* Data section:
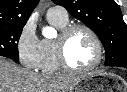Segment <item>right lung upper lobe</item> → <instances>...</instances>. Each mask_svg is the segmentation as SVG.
<instances>
[{"instance_id": "1", "label": "right lung upper lobe", "mask_w": 127, "mask_h": 92, "mask_svg": "<svg viewBox=\"0 0 127 92\" xmlns=\"http://www.w3.org/2000/svg\"><path fill=\"white\" fill-rule=\"evenodd\" d=\"M39 0H0V27L24 26Z\"/></svg>"}]
</instances>
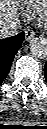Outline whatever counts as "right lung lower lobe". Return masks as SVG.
Wrapping results in <instances>:
<instances>
[{"label":"right lung lower lobe","mask_w":47,"mask_h":129,"mask_svg":"<svg viewBox=\"0 0 47 129\" xmlns=\"http://www.w3.org/2000/svg\"><path fill=\"white\" fill-rule=\"evenodd\" d=\"M24 33L0 40V84L9 73L13 58L20 49Z\"/></svg>","instance_id":"1"}]
</instances>
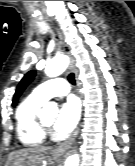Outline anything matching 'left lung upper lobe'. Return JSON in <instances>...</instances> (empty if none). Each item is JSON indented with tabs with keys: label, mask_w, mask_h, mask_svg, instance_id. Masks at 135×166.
Instances as JSON below:
<instances>
[{
	"label": "left lung upper lobe",
	"mask_w": 135,
	"mask_h": 166,
	"mask_svg": "<svg viewBox=\"0 0 135 166\" xmlns=\"http://www.w3.org/2000/svg\"><path fill=\"white\" fill-rule=\"evenodd\" d=\"M35 75H36L35 70H31L20 81L13 97V105L17 102V99L19 98L21 93L24 91V89L27 87V85L34 79Z\"/></svg>",
	"instance_id": "1"
}]
</instances>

* Problem to solve: Beginning with the line that contains "Outline whatever counts" and ending with the final line of the material, reproduce those lines exactly and nothing else. Omit the pictures.

* Task output:
Outline whatever counts as "right lung lower lobe". Return masks as SVG.
Wrapping results in <instances>:
<instances>
[{"label":"right lung lower lobe","mask_w":47,"mask_h":129,"mask_svg":"<svg viewBox=\"0 0 47 129\" xmlns=\"http://www.w3.org/2000/svg\"><path fill=\"white\" fill-rule=\"evenodd\" d=\"M24 33L0 40V84L9 73L13 58L20 49Z\"/></svg>","instance_id":"1"}]
</instances>
Outline anything matching 'left lung upper lobe'. Return JSON in <instances>...</instances> (empty if none). Each item is JSON indented with tabs with keys: label, mask_w, mask_h, mask_svg, instance_id. Masks at 135×166.
Instances as JSON below:
<instances>
[{
	"label": "left lung upper lobe",
	"mask_w": 135,
	"mask_h": 166,
	"mask_svg": "<svg viewBox=\"0 0 135 166\" xmlns=\"http://www.w3.org/2000/svg\"><path fill=\"white\" fill-rule=\"evenodd\" d=\"M35 75H36L35 70H31L20 81L13 97V105L17 102V99L19 98L21 93L24 91V89L27 87V85L34 79Z\"/></svg>",
	"instance_id": "1"
}]
</instances>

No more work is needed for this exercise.